Every GST registered taxable person whose turnover during a financial year exceeds the prescribed limit is subject to audit. As per the current notified GST Rules, the turnover limit is above Rs 2 crore^. Such businesses must get their books of accounts audited by a chartered accountant or a cost accountant. Such taxpayer shall electronically file:

  • An annual return using the Form GSTR 9 by 31st December of the next Financial Year
  • The audited copy of the annual accounts
  • A certified reconciliation statement in the form GSTR-9C, reconciling the value of supplies declared in the return with the audited annual financial statement
  • Any other particulars as prescribed

Audit by Tax Authorities

  • The Commissioner of CGST/SGST (or any officer authorized by him) may conduct an audit of a taxpayer. The frequency and manner of an audit will be prescribed later.
  • A notice will be sent to the auditee at least 15 days before.
  • The audit will be completed within 3 months from the date of commencement of the audit.
  • The Commissioner can extend the audit period for a further six months with reasons recorded in writing.
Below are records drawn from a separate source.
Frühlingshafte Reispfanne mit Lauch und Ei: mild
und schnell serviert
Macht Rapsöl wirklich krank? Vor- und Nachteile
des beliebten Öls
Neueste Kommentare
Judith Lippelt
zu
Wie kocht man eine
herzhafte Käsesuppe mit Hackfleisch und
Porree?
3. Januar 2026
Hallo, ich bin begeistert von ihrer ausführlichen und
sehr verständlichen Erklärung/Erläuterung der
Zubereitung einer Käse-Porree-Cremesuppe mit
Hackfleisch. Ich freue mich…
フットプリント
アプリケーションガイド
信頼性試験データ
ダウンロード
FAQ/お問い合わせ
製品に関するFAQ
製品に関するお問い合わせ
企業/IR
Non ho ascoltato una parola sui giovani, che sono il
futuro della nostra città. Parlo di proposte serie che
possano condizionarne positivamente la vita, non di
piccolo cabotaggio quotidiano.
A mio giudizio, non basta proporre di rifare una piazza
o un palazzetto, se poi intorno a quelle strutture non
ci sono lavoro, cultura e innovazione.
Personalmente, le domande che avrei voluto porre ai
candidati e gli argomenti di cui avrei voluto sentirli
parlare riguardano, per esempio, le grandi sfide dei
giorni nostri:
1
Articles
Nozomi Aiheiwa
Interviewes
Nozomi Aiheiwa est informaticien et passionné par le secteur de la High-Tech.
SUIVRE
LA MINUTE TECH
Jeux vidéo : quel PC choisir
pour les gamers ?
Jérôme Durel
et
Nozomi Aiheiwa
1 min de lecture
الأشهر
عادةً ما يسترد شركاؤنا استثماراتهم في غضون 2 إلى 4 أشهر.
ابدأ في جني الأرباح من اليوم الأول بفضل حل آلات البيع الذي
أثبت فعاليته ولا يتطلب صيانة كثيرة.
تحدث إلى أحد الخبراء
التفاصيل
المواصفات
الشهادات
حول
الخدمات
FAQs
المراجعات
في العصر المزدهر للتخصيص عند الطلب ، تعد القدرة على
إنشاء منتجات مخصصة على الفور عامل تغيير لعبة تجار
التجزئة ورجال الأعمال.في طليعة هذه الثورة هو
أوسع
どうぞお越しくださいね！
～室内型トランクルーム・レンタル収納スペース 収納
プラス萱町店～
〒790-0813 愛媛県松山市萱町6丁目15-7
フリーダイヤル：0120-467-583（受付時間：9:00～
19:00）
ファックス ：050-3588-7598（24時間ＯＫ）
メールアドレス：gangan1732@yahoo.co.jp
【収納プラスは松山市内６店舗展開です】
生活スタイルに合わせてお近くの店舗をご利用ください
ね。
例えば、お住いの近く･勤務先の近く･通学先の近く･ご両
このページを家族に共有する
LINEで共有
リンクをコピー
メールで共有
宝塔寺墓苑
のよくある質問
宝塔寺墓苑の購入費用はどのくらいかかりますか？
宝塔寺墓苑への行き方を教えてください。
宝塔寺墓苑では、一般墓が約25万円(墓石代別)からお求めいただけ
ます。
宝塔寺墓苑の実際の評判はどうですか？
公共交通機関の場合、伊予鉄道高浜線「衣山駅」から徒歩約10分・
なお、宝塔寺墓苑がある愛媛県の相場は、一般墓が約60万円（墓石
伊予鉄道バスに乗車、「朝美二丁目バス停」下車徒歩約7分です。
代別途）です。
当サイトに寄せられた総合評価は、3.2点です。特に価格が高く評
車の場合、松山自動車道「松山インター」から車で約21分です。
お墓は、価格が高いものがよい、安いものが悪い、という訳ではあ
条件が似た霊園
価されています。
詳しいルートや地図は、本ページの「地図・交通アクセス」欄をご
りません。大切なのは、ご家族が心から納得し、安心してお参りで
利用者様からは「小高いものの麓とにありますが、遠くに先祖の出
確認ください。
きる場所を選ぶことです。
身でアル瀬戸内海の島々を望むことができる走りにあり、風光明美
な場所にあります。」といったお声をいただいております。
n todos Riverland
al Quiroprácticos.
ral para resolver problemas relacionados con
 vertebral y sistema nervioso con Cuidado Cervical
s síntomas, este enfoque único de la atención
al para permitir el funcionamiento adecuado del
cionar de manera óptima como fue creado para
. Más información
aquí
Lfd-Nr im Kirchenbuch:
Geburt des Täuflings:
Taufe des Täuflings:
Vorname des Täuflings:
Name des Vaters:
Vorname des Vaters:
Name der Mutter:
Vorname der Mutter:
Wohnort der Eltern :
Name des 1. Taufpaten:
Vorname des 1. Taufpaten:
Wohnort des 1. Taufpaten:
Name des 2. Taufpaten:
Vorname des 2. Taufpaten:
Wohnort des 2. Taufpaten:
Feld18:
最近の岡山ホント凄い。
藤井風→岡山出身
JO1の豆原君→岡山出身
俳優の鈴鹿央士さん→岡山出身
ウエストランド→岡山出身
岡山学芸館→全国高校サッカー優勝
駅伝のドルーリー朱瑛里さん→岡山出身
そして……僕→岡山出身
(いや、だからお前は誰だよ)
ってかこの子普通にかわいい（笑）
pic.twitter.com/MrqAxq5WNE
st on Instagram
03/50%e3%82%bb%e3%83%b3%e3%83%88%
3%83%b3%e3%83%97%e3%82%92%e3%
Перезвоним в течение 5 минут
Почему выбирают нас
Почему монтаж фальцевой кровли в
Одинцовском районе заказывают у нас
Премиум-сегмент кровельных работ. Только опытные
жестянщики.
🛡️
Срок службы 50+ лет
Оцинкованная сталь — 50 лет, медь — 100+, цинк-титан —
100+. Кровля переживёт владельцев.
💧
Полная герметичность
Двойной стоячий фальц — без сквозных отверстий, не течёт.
Items included while calculating Aggregate Turnover

  • All taxable (inter-state and intra-state) supplies other than supplies on which reverse charge is applicable
  • Supplies between separate business verticals.
  • Goods supplied to/received from the job worker on a principal to principal basis.
  • Value of all export/zero-rated supplies.
  • Supplies of agents/job workers on behalf of the principal.
  • All exempt supplies. For example, agricultural produce supplied along with branded ready-to-eat food.
  • All taxes other than those covered under GST. For example, entertainment tax paid on the sale of movie tickets.

Items excluded while Calculating Turnover

  • Inward supplies on which tax is paid under reverse charge.

  • All taxes and cess charged under Goods and service tax like CGST, SGST or IGST, compensation cess.

  • Goods supplied to or received back from a job worker.

  • Activities which are neither supply of goods nor service under schedule III of CGST Act.